Politics & Government

Obama pushes other nations to follow U.S.’s lead

President Barack Obama on Wednesday urged countries to follow the lead of the United States in combating a host of crises around the globe from the threat of terrorist groups in the Middle East to the Ebola epidemic that has killed thousands of people in Africa.

“We can renew the international system that has enabled so much progress, or allow ourselves to be pulled back by an undertow of instability,” Obama said in his speech to the United Nations General Assembly. “We call upon others to join us on the right side of history.”

Obama touted its leadership role in a variety of issues -- negotiations with Iran, sanctions against Russia, even combating climate change.

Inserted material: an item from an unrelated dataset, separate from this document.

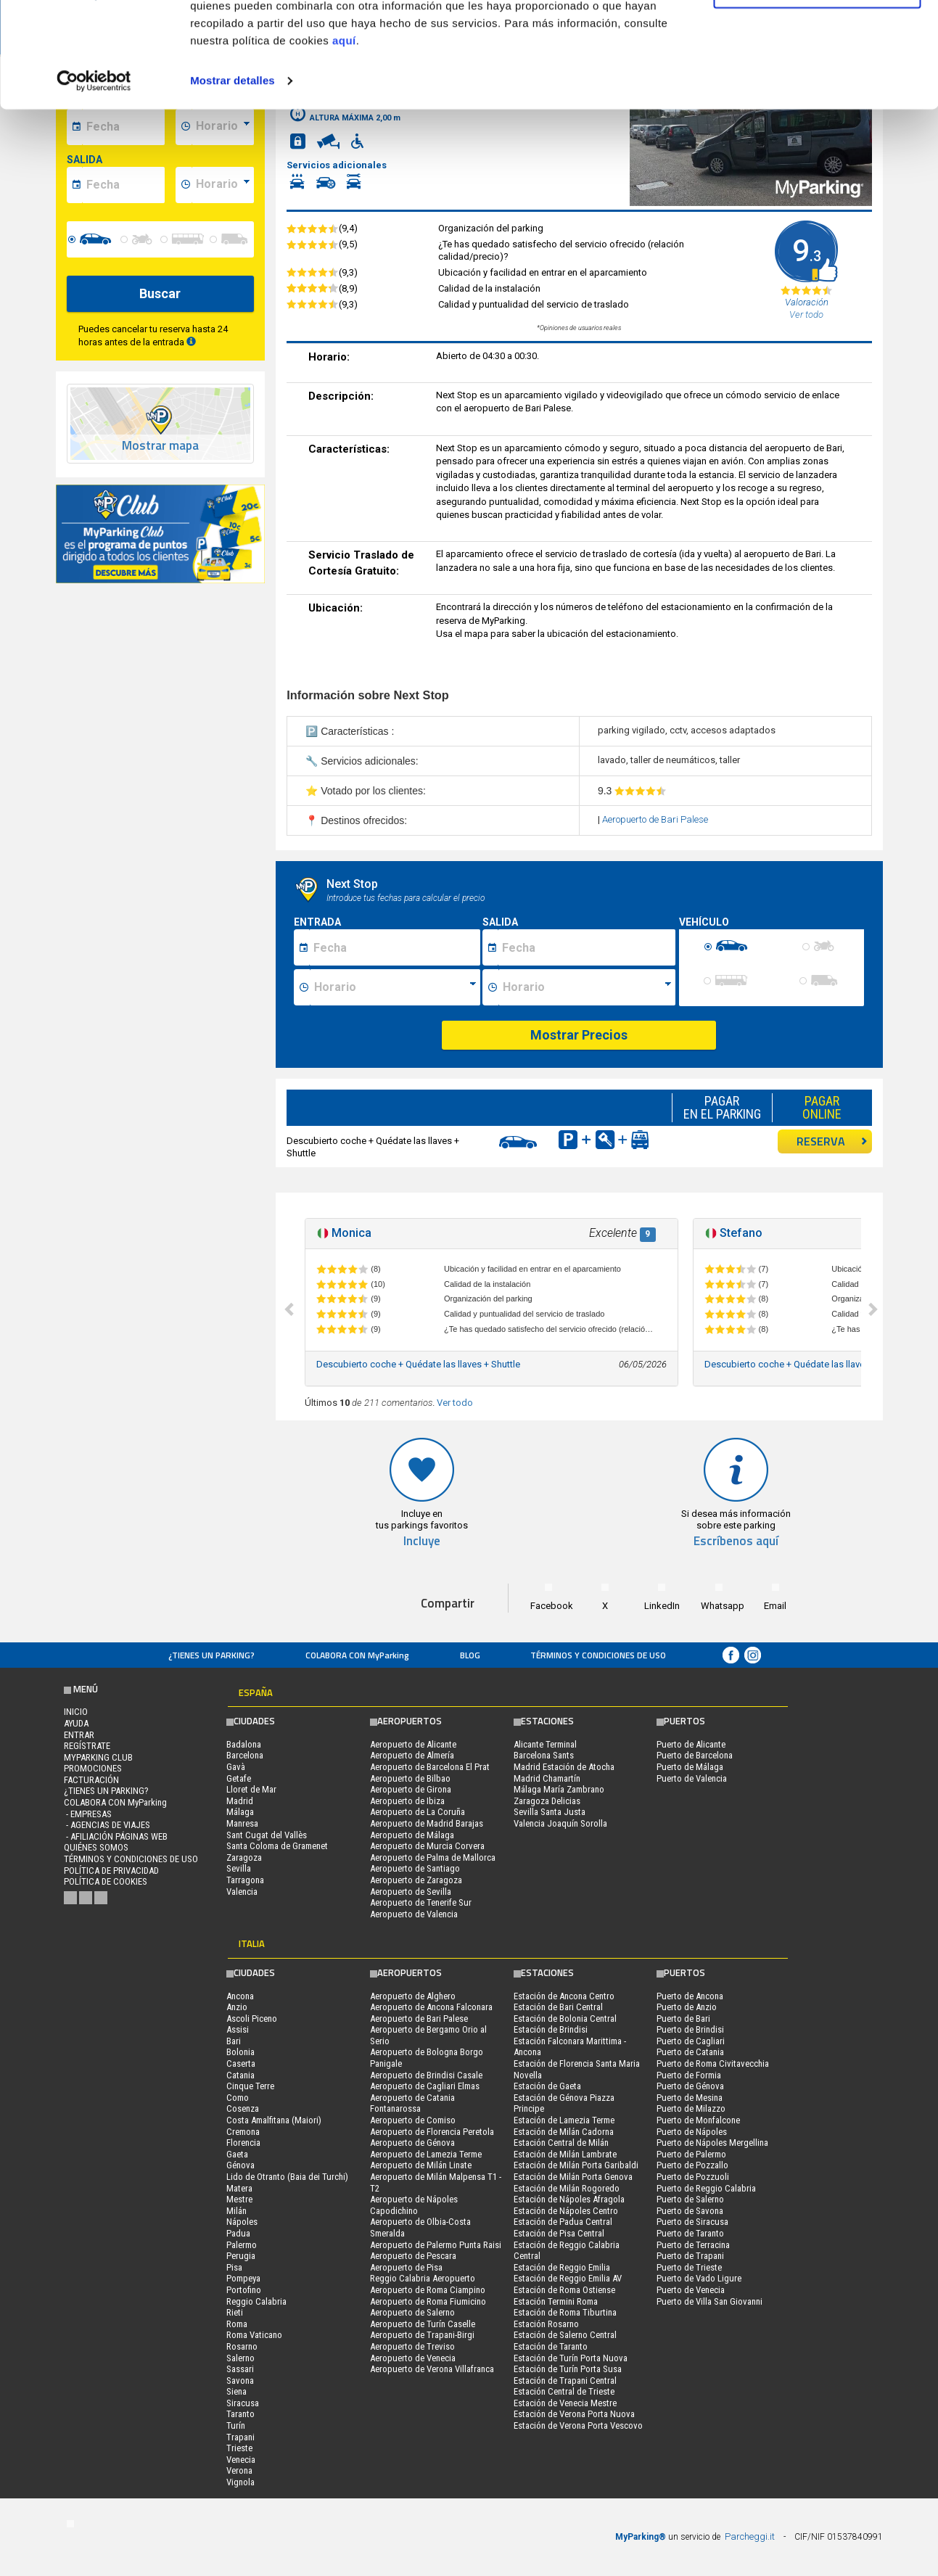 Image resolution: width=938 pixels, height=2576 pixels. Describe the element at coordinates (76, 1711) in the screenshot. I see `Inicio` at that location.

“For America, the choice is clear,” he said. “We choose hope over fear. We see the future not as something out of our control, but as something we can shape for the better through concerted and collective effort. We reject fatalism or cynicism when it comes to human affairs; we choose to work for the world as it should be, as our children deserve it to be.”

Obama’s speech comes days after the U.S. launched airstrikes against the Islamic State in Syria, though the president delivered a broader speech that addressed a number of hot spots across the globe.

He called on nations to act in four areas: fight the Islamic State; reject the ideology of al Qaeda and the Islamic State; address the cycle of conflict that creates the conditions that terrorists prey upon; and push countries in the Arab and Muslim world to focus on the potential of their people, especially youth.

Obama arrived in New York Tuesday for two days of meetings an speeches. Later Wednesday, he will meet with new Iraqi Prime Minister Haider al-Abadi and U.S. Secretary-General Ban Ki-moon. Then he will lead a Security Council meeting about the threat of foreign fighters who travel overseas to join terrorist groups.